**** DATASET ****
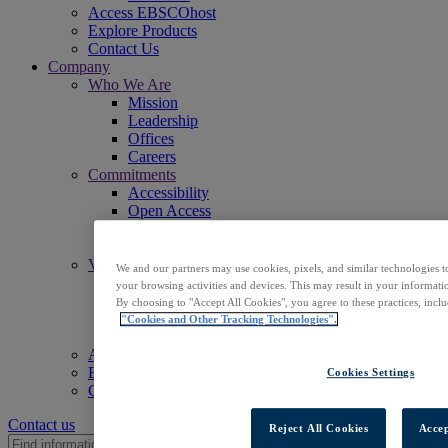
Access EBSCOhost
Explore Products
Contact Us
Company
Who We Are
Mission
Leadership
Offices
Careers
Commitments
Accessibility
Open Access
Artificial Intelligence (AI)
Linked Data
Values
We and our partners may use cookies, pixels, and similar technologies t
Corporate Responsibility
your browsing activities and devices. This may result in your informatio
Our People & Community
By choosing to "Accept All Cookies", you agree to these practices, incl
Trust & Security
"Cookies and Other Tracking Technologies".
Sustainability
Access EBSCOhost
Explore Products
Cookies Settings
Contact Us
Contact us
Reject All Cookies
Accep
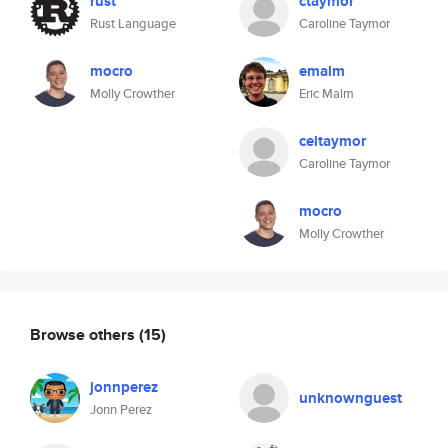
rust
ctaymor
Rust Language
Caroline Taymor
mocro
emalm
Molly Crowther
Eric Malm
celtaymor
Caroline Taymor
mocro
Molly Crowther
Browse others
(15)
jonnperez
unknownguest
Jonn Perez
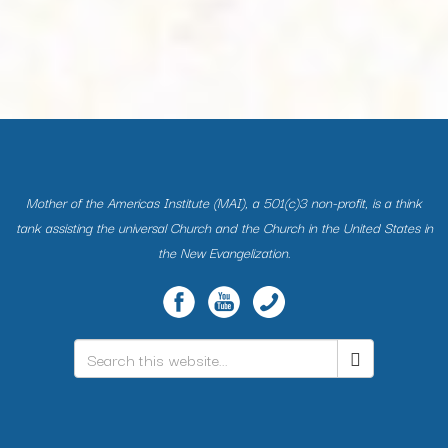
Mother of the Americas Institute (MAI), a 501(c)3 non-profit, is a think
tank assisting the universal Church and the Church in the United States in
the New Evangelization.
Search
*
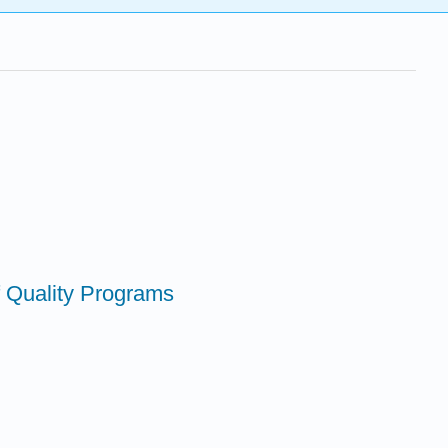
 Quality Programs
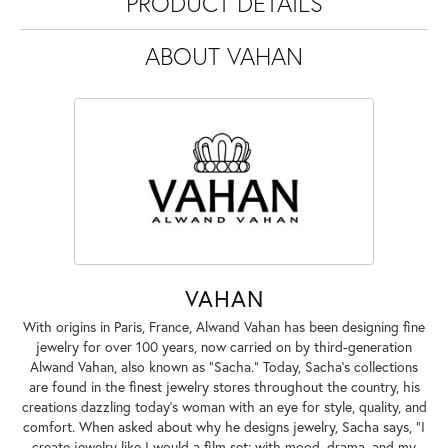
PRODUCT DETAILS
ABOUT VAHAN
VAHAN
With origins in Paris, France, Alwand Vahan has been designing fine
jewelry for over 100 years, now carried on by third-generation
Alwand Vahan, also known as "Sacha." Today, Sacha's collections
are found in the finest jewelry stores throughout the country, his
creations dazzling today's woman with an eye for style, quality, and
comfort. When asked about why he designs jewelry, Sacha says, "I
create jewelry like I would a film set; with mood, drama, and my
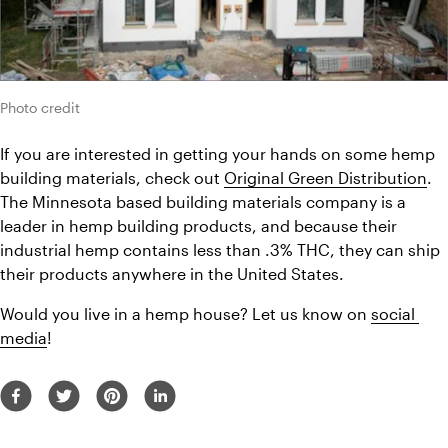
Photo credit
If you are interested in getting your hands on some hemp 
building materials, check out 
Original Green Distribution
. 
The Minnesota based building materials company is a 
leader in hemp building products, and because their 
industrial hemp contains less than .3% THC, they can ship 
their products anywhere in the United States.
Would you live in a hemp house? Let us know on 
social 
media
!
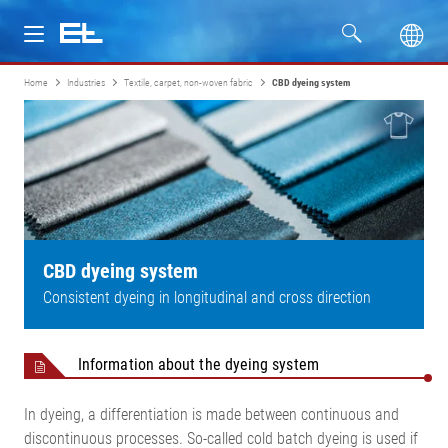
Home
Industries
Textile, carpet, non-woven fabric
CBD dyeing system
Products
Industries
Service
Company
CBD dyeing system
Consistent dyeing in longitudinal and cross direction
Information about the dyeing system
In dyeing, a differentiation is made between continuous and
discontinuous processes. So-called cold batch dyeing is used if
****
▶ [TASK DIRECTIONS]: Leave out the images and write out the lines above exactly, from the one with "Browse others" up to and including the one with "Quality Programs".

▶ [RESULT]:
Browse others
(15)
jonnperez
unknownguest
Jonn Perez
Mother of the Americas Institute (MAI), a 501(c)3 non-profit, is a think
tank assisting the universal Church and the Church in the United States in
the New Evangelization.
Search
*
 Quality Programs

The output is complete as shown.